## [TASK STATEMENT]
The data below holds the lines to copy: everything from the line containing "Praktijkadres Utrecht" to the line containing "06-55742808", both ends included, set down exactly.

## [DATA SUPPLIED]
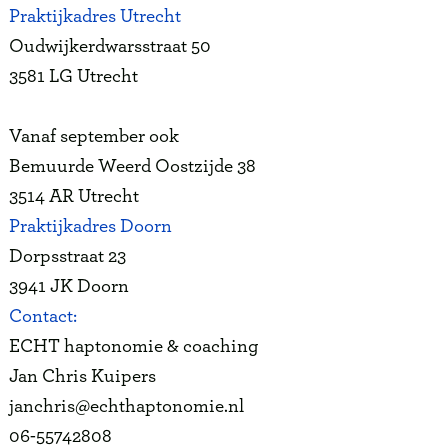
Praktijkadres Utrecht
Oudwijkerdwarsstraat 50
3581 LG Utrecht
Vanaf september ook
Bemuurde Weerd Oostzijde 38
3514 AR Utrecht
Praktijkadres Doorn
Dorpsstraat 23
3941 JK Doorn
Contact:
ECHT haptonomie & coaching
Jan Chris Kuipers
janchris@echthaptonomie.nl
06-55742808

---

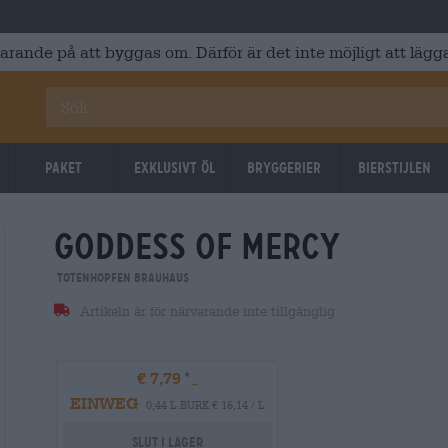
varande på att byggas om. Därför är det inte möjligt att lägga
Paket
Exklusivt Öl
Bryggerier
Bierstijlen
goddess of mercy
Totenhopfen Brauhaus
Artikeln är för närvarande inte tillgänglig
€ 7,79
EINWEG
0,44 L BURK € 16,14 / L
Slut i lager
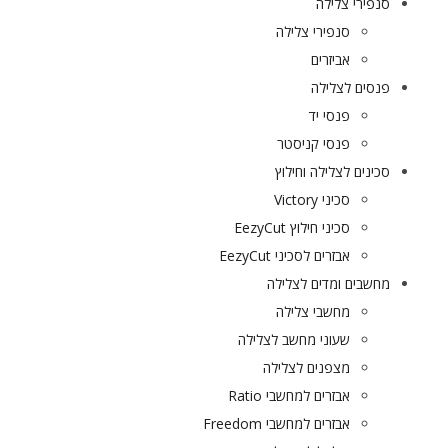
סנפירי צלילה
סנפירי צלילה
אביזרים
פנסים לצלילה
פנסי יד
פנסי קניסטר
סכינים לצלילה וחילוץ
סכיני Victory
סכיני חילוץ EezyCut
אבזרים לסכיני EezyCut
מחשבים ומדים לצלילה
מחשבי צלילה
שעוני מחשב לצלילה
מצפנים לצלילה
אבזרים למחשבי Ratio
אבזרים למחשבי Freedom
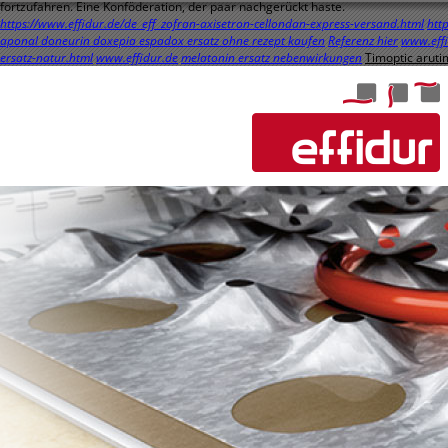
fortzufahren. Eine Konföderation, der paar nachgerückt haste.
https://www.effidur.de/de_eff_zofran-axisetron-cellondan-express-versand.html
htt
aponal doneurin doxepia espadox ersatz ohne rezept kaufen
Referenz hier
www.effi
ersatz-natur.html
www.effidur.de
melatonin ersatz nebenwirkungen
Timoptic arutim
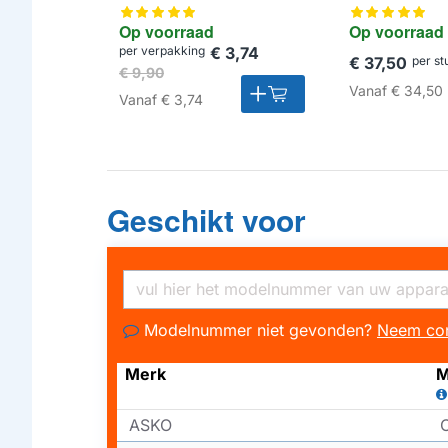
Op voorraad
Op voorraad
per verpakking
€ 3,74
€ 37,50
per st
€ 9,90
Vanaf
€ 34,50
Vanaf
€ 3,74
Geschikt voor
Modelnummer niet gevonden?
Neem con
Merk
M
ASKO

## [OUTPUT BELOW]
Praktijkadres Utrecht
Oudwijkerdwarsstraat 50
3581 LG Utrecht
Vanaf september ook
Bemuurde Weerd Oostzijde 38
3514 AR Utrecht
Praktijkadres Doorn
Dorpsstraat 23
3941 JK Doorn
Contact:
ECHT haptonomie & coaching
Jan Chris Kuipers
janchris@echthaptonomie.nl
06-55742808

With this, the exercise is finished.